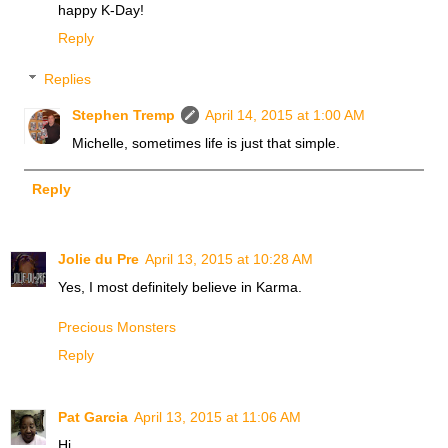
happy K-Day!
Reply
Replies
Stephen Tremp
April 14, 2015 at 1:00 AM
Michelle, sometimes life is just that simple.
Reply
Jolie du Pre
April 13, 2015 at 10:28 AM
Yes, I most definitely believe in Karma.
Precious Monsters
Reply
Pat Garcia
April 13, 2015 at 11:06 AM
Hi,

...

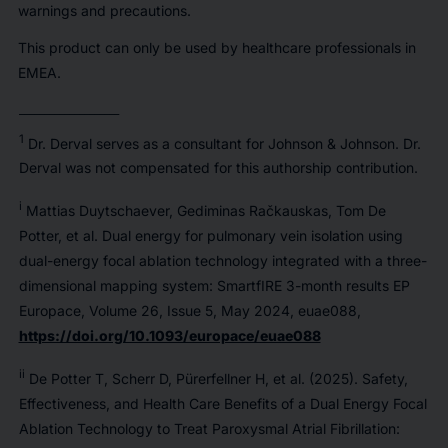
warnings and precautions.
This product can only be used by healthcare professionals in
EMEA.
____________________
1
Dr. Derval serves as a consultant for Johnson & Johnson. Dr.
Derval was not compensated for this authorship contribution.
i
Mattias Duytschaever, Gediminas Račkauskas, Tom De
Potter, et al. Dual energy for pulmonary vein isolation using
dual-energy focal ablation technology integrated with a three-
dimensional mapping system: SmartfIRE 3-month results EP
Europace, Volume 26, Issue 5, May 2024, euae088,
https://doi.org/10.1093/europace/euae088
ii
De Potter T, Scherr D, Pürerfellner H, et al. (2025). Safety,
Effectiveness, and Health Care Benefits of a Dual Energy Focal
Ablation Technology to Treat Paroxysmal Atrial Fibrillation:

...

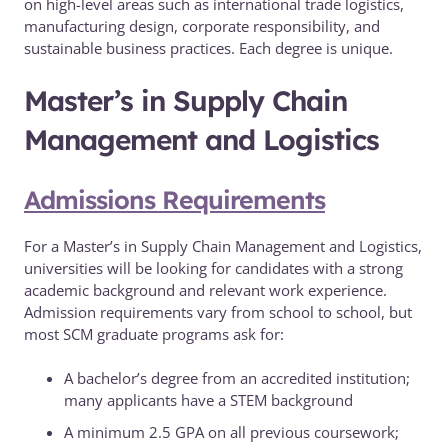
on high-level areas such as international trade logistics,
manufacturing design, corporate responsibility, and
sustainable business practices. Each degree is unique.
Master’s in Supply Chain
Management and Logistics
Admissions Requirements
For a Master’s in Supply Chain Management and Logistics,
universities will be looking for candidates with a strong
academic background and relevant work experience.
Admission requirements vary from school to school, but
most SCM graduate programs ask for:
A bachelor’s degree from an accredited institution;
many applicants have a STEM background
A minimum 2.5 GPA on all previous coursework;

*EXERCISE*.
Read the listing above, then copy every line that includes the string "most".

*COMPLETED TASK*.
Yes, I most definitely believe in Karma.
most SCM graduate programs ask for:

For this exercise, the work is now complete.